== Segment start ==

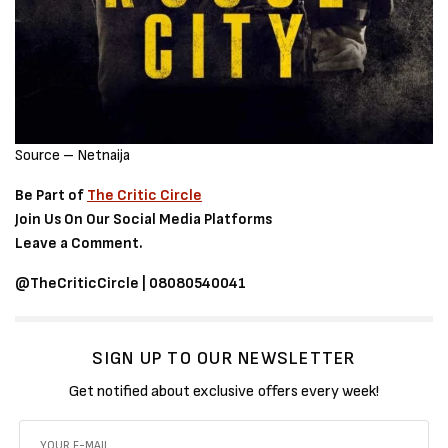
Source – Netnaija
Be Part of
The Critic Circle
Join Us On Our Social Media Platforms
Leave a Comment.
@TheCriticCircle | 08080540041
SIGN UP TO OUR NEWSLETTER
Get notified about exclusive offers every week!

== Segment end ==

> _Work instruction_: From the entries above, write out every line without a single change, skipping the images.

> _Answer to this problem_:
Source – Netnaija
Be Part of
The Critic Circle
Join Us On Our Social Media Platforms
Leave a Comment.
@TheCriticCircle | 08080540041
SIGN UP TO OUR NEWSLETTER
Get notified about exclusive offers every week!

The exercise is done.